In the beginning there was nothing. Then, out of a roiling primordial soup of terribly unbalanced custom games arose Defense of the Ancients. In those early days, players roamed randomly around the map fighting whatever crossed their path. Individual strength and aggression lifted some to victory while others played a more strategic positional brand of warfare.
Out of this mess, team play began to take shape until it coalesced into tangible victories over less coordinated opponents. New heroes bombarded the game every few months, shaking Dota to its core and blowing apart the metagame with their shockwaves. Absurd new mechanics were pulled into Dota from a variety of inspirations, pushing players to master micro and macro aspects of the game. As the dust finally began to settle a shining beacon burst from the horizon, pulling players towards it with the promise of incredible things to come. Dota 2 was coming and it was being created by Valve.
When Dota 2 was announced via the first ever International a lot of professional players believed it was a scam because of the massive prize pool. Over the next half decade a wild variety of tournaments, teams and strategies swept over the game and the playerbase swelled. Tournament organizers and broadcast talent pulled themselves out of the maelstrom through absurd work schedules and wild west negotiating tactics. Dota squads formed and crumbled as egos and ideas clashed over the ever increasing bounty available for winners. Esports organizations entered the fray, picking and dropping teams every few months based on their results or buying a ticket to TI on the eve of the tournament. Artists, content creators and personalities emerged, sharing in the glorious wealth generated by fanatical fans of all things Dota. Careers and companies were built upon the hysterical demand for competition and content.
Strategically, the game became more refined as players adopted more defined roles and capitalized on their individual strengths in the context of a greater whole. Mechanics evolved and were regularly broken through crazed experimentation resulting in discussions about exploitation or ingenuity. Aggression clashed against control as each team found their own identity.

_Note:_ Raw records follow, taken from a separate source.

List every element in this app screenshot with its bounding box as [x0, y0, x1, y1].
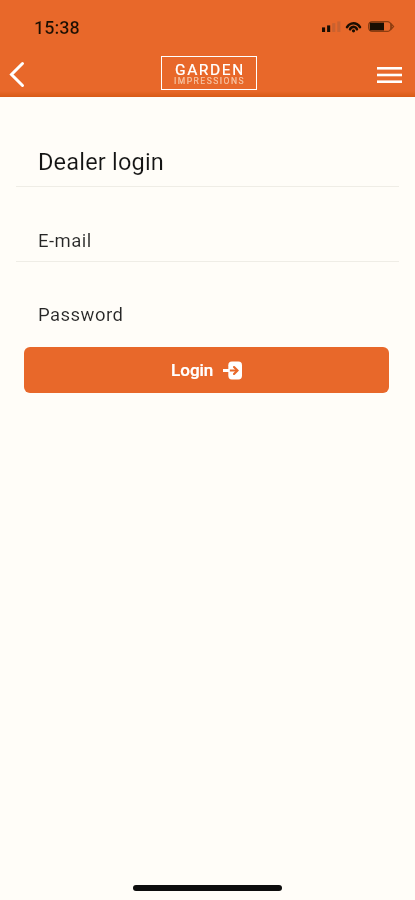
staticText: GARDEN	[175, 61, 245, 79]
button[interactable]: Back	[0, 51, 40, 97]
staticText: 15:38	[34, 17, 80, 38]
staticText: Password	[38, 304, 124, 326]
button[interactable]: Menu	[366, 53, 412, 97]
staticText: IMPRESSIONS	[174, 76, 246, 86]
staticText: Login	[171, 360, 214, 380]
button[interactable]: Login	[24, 347, 389, 393]
staticText: Dealer login	[38, 148, 165, 176]
staticText: E-mail	[38, 230, 92, 252]
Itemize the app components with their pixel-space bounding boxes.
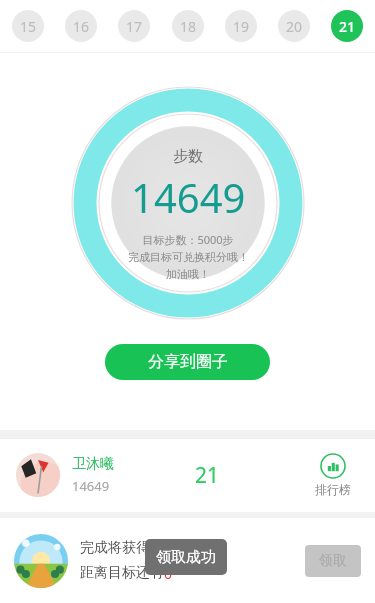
staticText: 完成目标可兑换积分哦！	[128, 250, 249, 264]
button[interactable]: 19	[225, 10, 257, 42]
button[interactable]: 排行榜	[307, 453, 359, 497]
staticText: 完成将获得	[80, 539, 150, 557]
staticText: 排行榜	[315, 482, 351, 497]
button[interactable]: 20	[278, 10, 310, 42]
staticText: 19	[233, 17, 250, 36]
staticText: 分享到圈子	[148, 352, 228, 372]
staticText: 0	[164, 564, 173, 583]
button[interactable]: 分享到圈子	[105, 344, 270, 380]
staticText: 步数	[173, 147, 203, 166]
staticText: 领取成功	[156, 548, 216, 567]
staticText: 16	[73, 17, 90, 36]
staticText: 领取	[319, 552, 347, 570]
staticText: 卫沐曦	[72, 455, 114, 473]
staticText: 20	[286, 17, 303, 36]
staticText: 奖励30积分	[150, 539, 223, 558]
staticText: 17	[126, 17, 143, 36]
button[interactable]: 15	[12, 10, 44, 42]
staticText: 加油哦！	[166, 267, 210, 281]
staticText: 目标步数：5000步	[142, 232, 234, 247]
staticText: 14649	[131, 170, 246, 224]
button[interactable]: 18	[172, 10, 204, 42]
button[interactable]	[14, 534, 68, 588]
staticText: 14649	[72, 477, 110, 495]
button[interactable]: 领取	[305, 545, 361, 577]
button[interactable]: 17	[118, 10, 150, 42]
staticText: 21	[195, 461, 220, 490]
staticText: 距离目标还有	[80, 564, 164, 582]
button[interactable]	[16, 453, 60, 497]
staticText: 21	[339, 17, 356, 36]
button[interactable]: 16	[65, 10, 97, 42]
staticText: 18	[180, 17, 197, 36]
button[interactable]: 21	[331, 10, 363, 42]
staticText: 15	[20, 17, 37, 36]
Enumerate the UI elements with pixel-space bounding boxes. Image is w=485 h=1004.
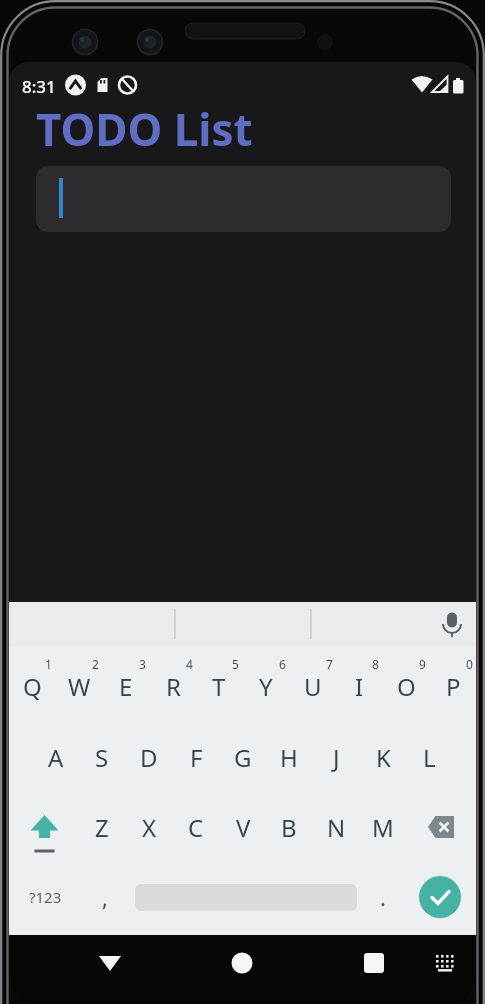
staticText: M bbox=[372, 811, 394, 844]
button[interactable]: N bbox=[313, 800, 359, 854]
button[interactable]: , bbox=[82, 870, 128, 924]
button[interactable]: . bbox=[360, 870, 406, 924]
button[interactable] bbox=[220, 941, 264, 985]
button[interactable] bbox=[20, 803, 70, 851]
button[interactable]: ?123 bbox=[19, 870, 71, 924]
button[interactable]: L bbox=[406, 730, 452, 784]
button[interactable]: C bbox=[173, 800, 219, 854]
staticText: 8:31 bbox=[22, 75, 56, 98]
button[interactable]: E bbox=[103, 659, 149, 713]
button[interactable]: H bbox=[266, 730, 312, 784]
staticText: I bbox=[355, 670, 364, 703]
button[interactable]: K bbox=[360, 730, 406, 784]
staticText: 1 bbox=[45, 656, 52, 672]
button[interactable]: P bbox=[430, 659, 476, 713]
staticText: C bbox=[188, 811, 204, 844]
staticText: E bbox=[119, 670, 133, 703]
button[interactable] bbox=[416, 873, 464, 921]
staticText: Z bbox=[95, 811, 109, 844]
staticText: O bbox=[397, 670, 416, 703]
staticText: 2 bbox=[92, 656, 99, 672]
button[interactable] bbox=[352, 941, 396, 985]
staticText: 7 bbox=[326, 656, 333, 672]
staticText: P bbox=[446, 670, 461, 703]
button[interactable]: F bbox=[173, 730, 219, 784]
staticText: X bbox=[142, 811, 157, 844]
button[interactable]: W bbox=[56, 659, 102, 713]
button[interactable]: U bbox=[290, 659, 336, 713]
staticText: 5 bbox=[232, 656, 239, 672]
staticText: S bbox=[95, 741, 109, 774]
staticText: T bbox=[212, 670, 226, 703]
button[interactable]: O bbox=[383, 659, 429, 713]
button[interactable]: Q bbox=[9, 659, 55, 713]
button[interactable] bbox=[418, 803, 468, 851]
staticText: N bbox=[327, 811, 346, 844]
staticText: W bbox=[68, 670, 91, 703]
staticText: Q bbox=[23, 670, 42, 703]
button[interactable] bbox=[88, 941, 132, 985]
button[interactable]: S bbox=[79, 730, 125, 784]
staticText: R bbox=[166, 670, 181, 703]
button[interactable] bbox=[36, 166, 451, 232]
staticText: 9 bbox=[419, 656, 426, 672]
button[interactable]: M bbox=[360, 800, 406, 854]
button[interactable]: R bbox=[150, 659, 196, 713]
button[interactable]: T bbox=[196, 659, 242, 713]
staticText: K bbox=[376, 741, 391, 774]
staticText: 6 bbox=[279, 656, 286, 672]
button[interactable]: Z bbox=[79, 800, 125, 854]
staticText: , bbox=[102, 882, 108, 912]
staticText: D bbox=[140, 741, 158, 774]
button[interactable]: D bbox=[126, 730, 172, 784]
staticText: V bbox=[236, 811, 251, 844]
button[interactable]: V bbox=[220, 800, 266, 854]
button[interactable]: X bbox=[126, 800, 172, 854]
staticText: . bbox=[380, 882, 386, 912]
staticText: Y bbox=[259, 670, 273, 703]
button[interactable]: I bbox=[336, 659, 382, 713]
staticText: J bbox=[333, 741, 340, 774]
staticText: 8 bbox=[372, 656, 379, 672]
staticText: U bbox=[304, 670, 322, 703]
staticText: 4 bbox=[186, 656, 193, 672]
button[interactable]: Y bbox=[243, 659, 289, 713]
staticText: ?123 bbox=[29, 887, 62, 907]
button[interactable] bbox=[429, 947, 461, 979]
staticText: TODO List bbox=[36, 99, 253, 159]
button[interactable]: G bbox=[220, 730, 266, 784]
button[interactable]: J bbox=[313, 730, 359, 784]
button[interactable]: B bbox=[266, 800, 312, 854]
staticText: L bbox=[423, 741, 436, 774]
staticText: F bbox=[190, 741, 203, 774]
staticText: 0 bbox=[466, 656, 473, 672]
staticText: A bbox=[48, 741, 64, 774]
staticText: G bbox=[234, 741, 252, 774]
staticText: 3 bbox=[139, 656, 146, 672]
staticText: B bbox=[281, 811, 297, 844]
button[interactable]: A bbox=[33, 730, 79, 784]
staticText: H bbox=[280, 741, 298, 774]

Every loosely defined role cycled through periods of great power over the outcome of a match or meek insignificance, even those lost in the jungle.
Under demands for more structure, competitive Dota began to solidify. Regular tournament series were formed by those who had built a foundation on the unstable ground of the early days. As the tectonics of scheduling began to settle, organizations and companies put down roots and raised their products and teams to new heights. The game itself seemed to have settled into a state of accepted strategy with five defined roles and general macro game theory solved.
Heroes still joined the roster at a more measured pace and the nuances of the game became more and more explored. Large and regular balance patches uprooted the meta, swirled it around and poured out a new mixture of controlled chaos every few months. The regular but relatively predictable change paved the way for epic eras of both heroes and the teams that discovered their power early.
In a somewhat reverse entropy, the structure of Dota has continued to solidify over the past couple of years. The Dota Pro Circuit has suffocated almost all major third party tournaments from the ecosystem. Ranked role queue has become the preferred method of play, strictly boxing players into a playstyle. Meta changing patches have become more infrequent and a smaller but more versatile pool of heroes remains relevant. Gone are tri-lanes. Gone are junglers. Gone are the days of aggressive roaming and wild mid-lane tri-lane carry metas. Dota appears to be trending more and more towards being an execution over experimentation game.
Is it time for a return to time for a return to the chaos or are we happy as players to focus instead on a more straightforward and disciplined game?